Following additional discussion and consideration, the Network’s Leadership Council has unanimously voted to amend its position on the Administration’s proposed Emergency Assistance reform.  It continues to unequivocally support the shift of resources to support “housing first” as the solution to homelessness.  At the same time, the Network urges the Legislature to amend the  Administration’s proposal to include necessary improvements and safeguards.   Suggested changes are those already expressed by Citizens’ Housing and Planning Association (CHAPA) in a letter to the legislature.   Click here to read it.  The major points can be summarized as follows:

1) Raise the maximum yearly housing assistance a family may receive under the program to reflect market conditions;
2) Clarify that each family will receive reliable and effective supportive services;
3) Structure the program eligibility to avoid disincentives to families raising income whenever possible;
4) Ensure that families without a roof over their heads are sheltered until they find an apartment using the new program; and
5) Add language that prevents families that have followed their housing stabilization plans or have a disability from being denied access to shelter due to unsuccessful participation in the new program.

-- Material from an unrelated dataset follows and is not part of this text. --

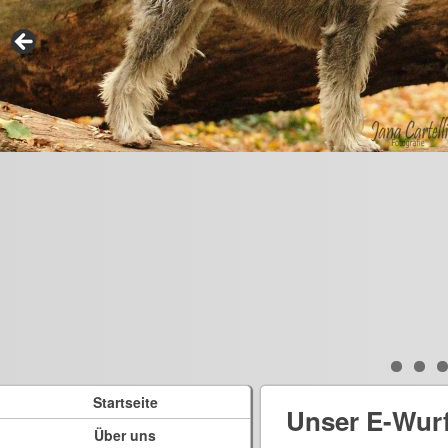
Startseite
Unser E-Wur
Über uns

The Network would also like to especially emphasize the need for sufficiently funded support services in order to ensure a case manager/family ratio that allows for meaningful support and housing stabilization for families.

A special thank you to Massachusetts Law Reform Institute and Massachusetts Coalition for the Homeless for their advocacy and taking the time to meet with the Network and share their perspectives.  Thanks also to CHAPA for their advocacy.  And thanks to Network members who continue to build this network with their commitment to making it true to its goals.

Network leaders are meeting with Representative Stephen Kulik (Franklin County and vice-chair of the House Ways and Means Committee) today.  We look forward to bringing the Network’s own advocacy to the Legislature’s table.